[PATCH 0/3] KASAN: clean stale poison upon cold re-entry to kernel

Ingo Molnar mingo at kernel.org
Thu Mar 3 04:02:27 PST 2016


* Mark Rutland <mark.rutland at arm.com> wrote:

> Functions which the compiler has instrumented for ASAN place poison on
> the stack shadow upon entry and remove this poison prior to returning.
> 
> In some cases (e.g. hotplug and idle), CPUs may exit the kernel a number
> of levels deep in C code. If there are any instrumented functions on
> this critical path, these will leave portions of the idle thread stack
> shadow poisoned.
> 
> If a CPU returns to the kernel via a different path (e.g. a cold entry),
> then depending on stack frame layout subsequent calls to instrumented
> functions may use regions of the stack with stale poison, resulting in
> (spurious) KASAN splats to the console.
> 
> Contemporary GCCs always add stack shadow poisoning when ASAN is
> enabled, even when asked to not instrument a function [1], so we can't
> simply annotate functions on the critical path to avoid poisoning.
> 
> Instead, this series explicitly removes any stale poison before it can
> be hit.
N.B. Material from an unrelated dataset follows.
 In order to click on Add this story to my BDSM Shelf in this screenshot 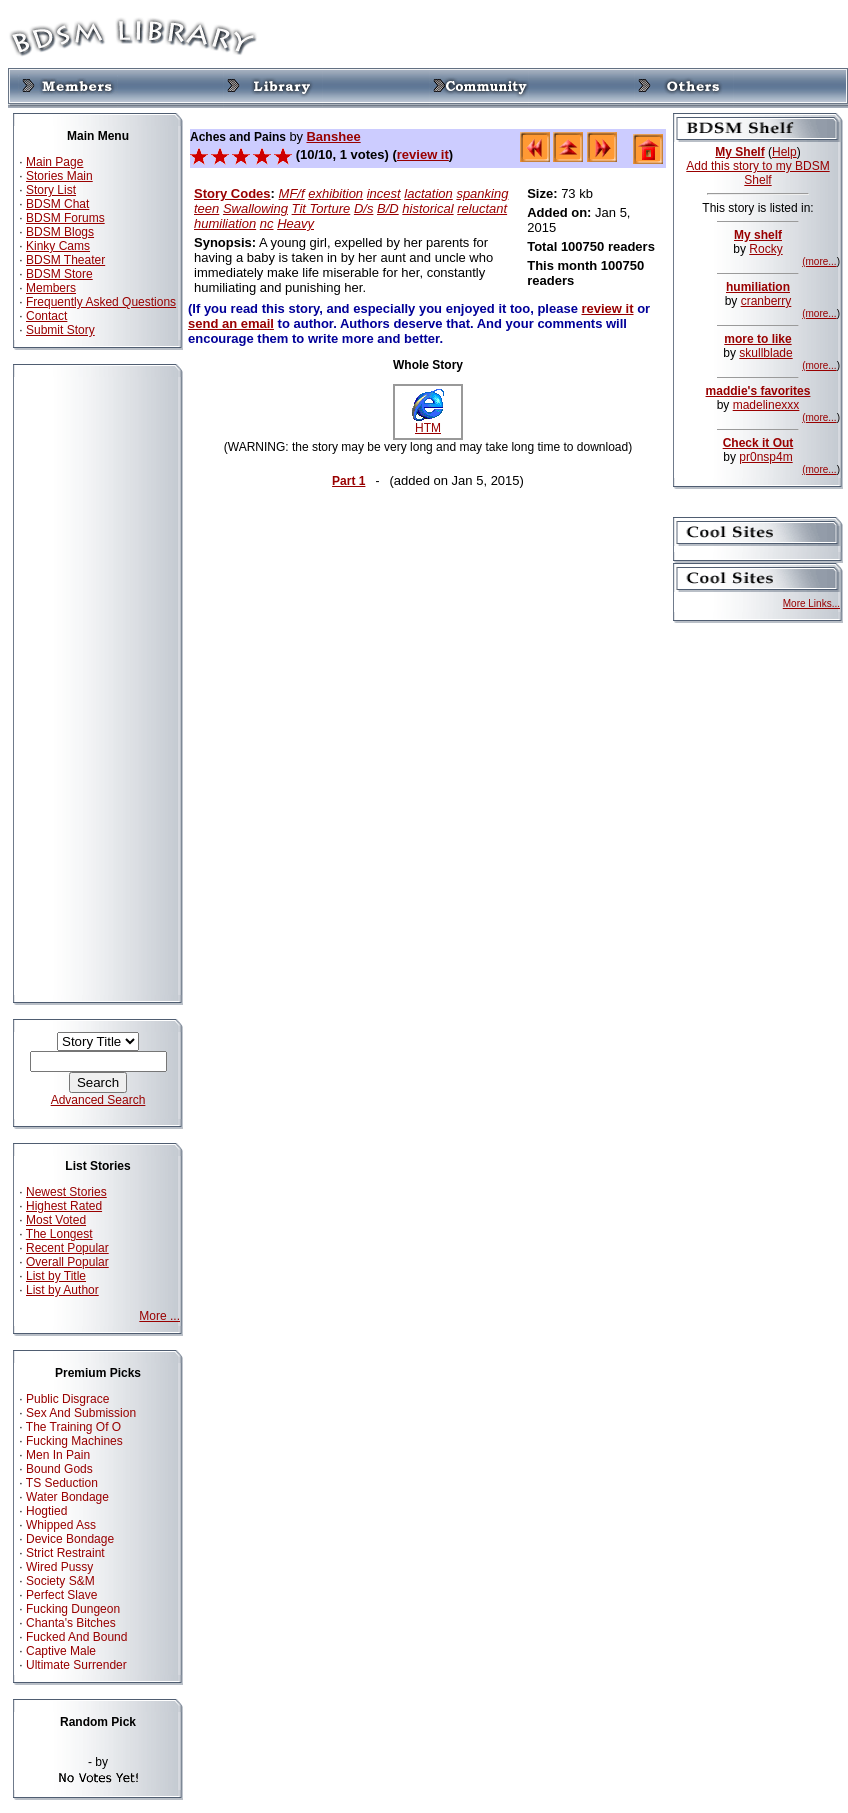 , I will do `click(757, 173)`. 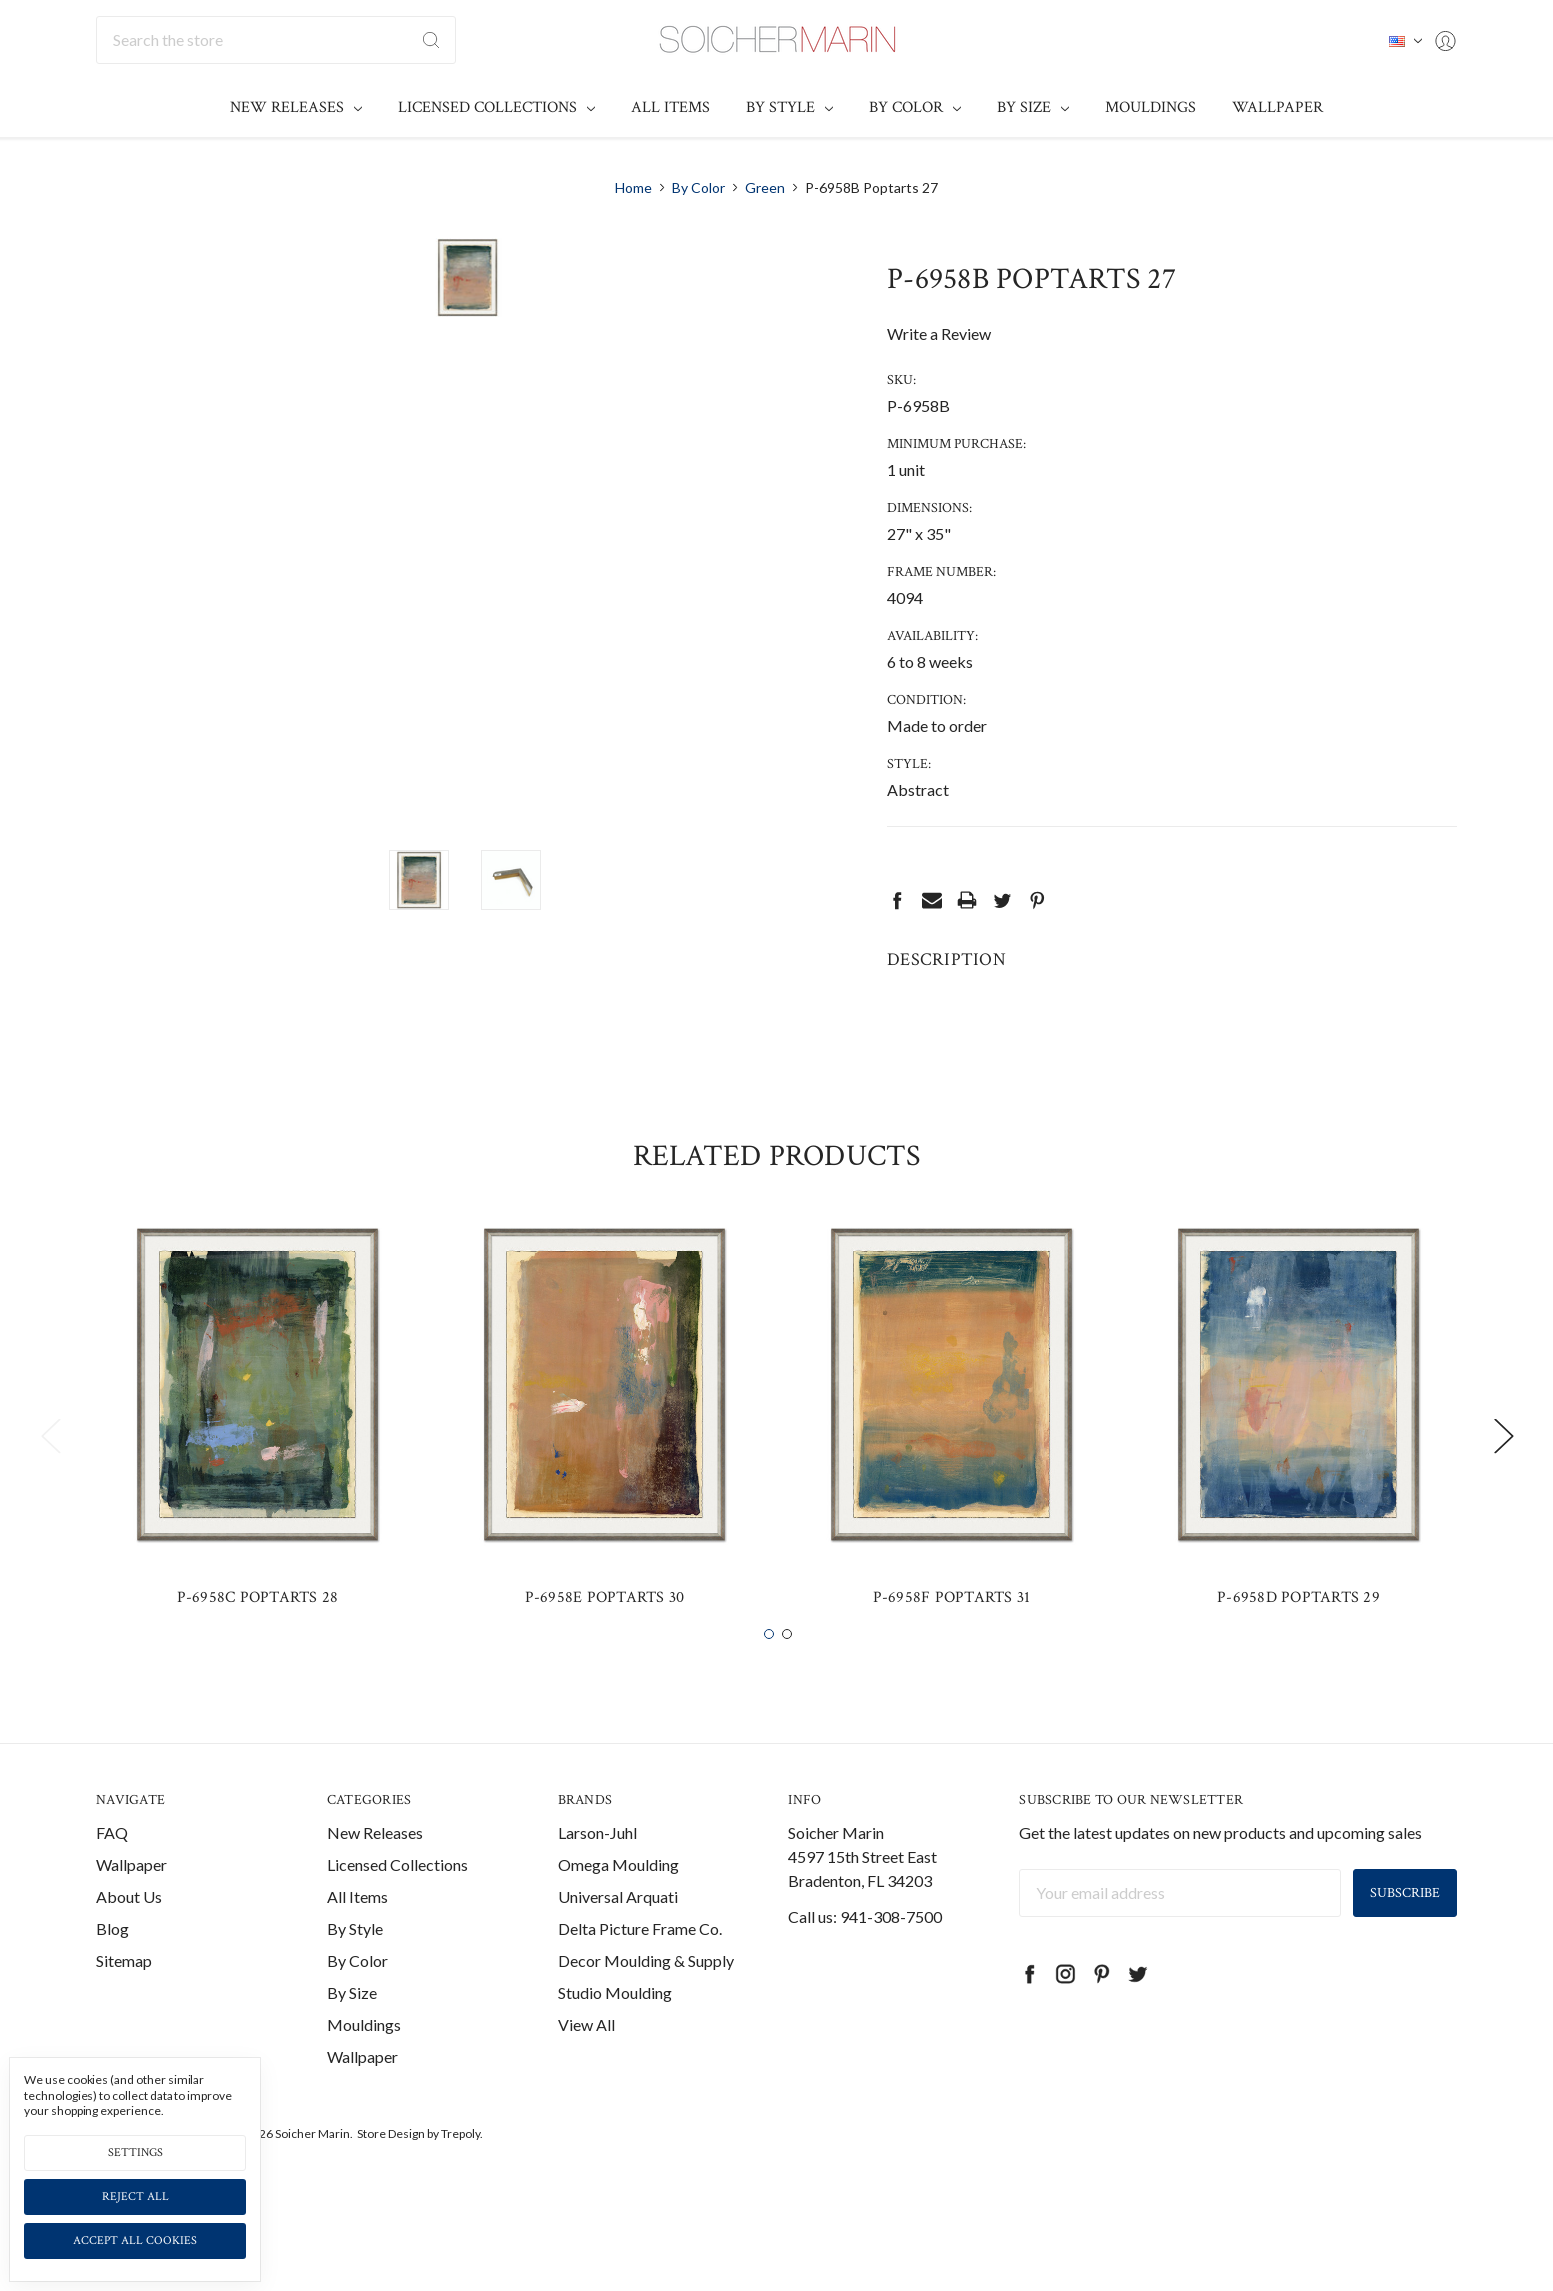 The height and width of the screenshot is (2291, 1553). What do you see at coordinates (296, 107) in the screenshot?
I see `New Releases` at bounding box center [296, 107].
In the common hotplug case we clear the entire stack shadow in
> common code, before a CPU is brought online.
> 
> On architectures which perform a cold return as part of cpu idle may
> retain an architecture-specific amount of stack contents. To retain the
> poison for this retained context, the arch code must call the core KASAN
> code, passing a "watermark" stack pointer value beyond which shadow will
> be cleared. Architectures which don't perform a cold return as part of
> idle do not need any additional code.
> 
> This is a combination of previous approaches [2,3], attempting to keep
> as much as possible generic.
> 
> Thanks,
> Mark.
> 
> [1] https://gcc.gnu.org/bugzilla/show_bug.cgi?id=69863
> [2] http://lists.infradead.org/pipermail/linux-arm-kernel/2016-February/409466.html
> [3] http://lists.infradead.org/pipermail/linux-arm-kernel/2016-February/411850.html
> 
> Mark Rutland (3):
>   kasan: add functions to clear stack poison
>   sched/kasan: remove stale KASAN poison after hotplug
>   arm64: kasan: clear stale stack poison
> 
>  arch/arm64/kernel/sleep.S |  4 ++++
>  include/linux/kasan.h     |  6 +++++-
>  kernel/sched/core.c       |  3 +++
>  mm/kasan/kasan.c          | 20 ++++++++++++++++++++
>  4 files changed, 32 insertions(+), 1 deletion(-)

Looks good to me - via which tree would you like to see this merged upstream?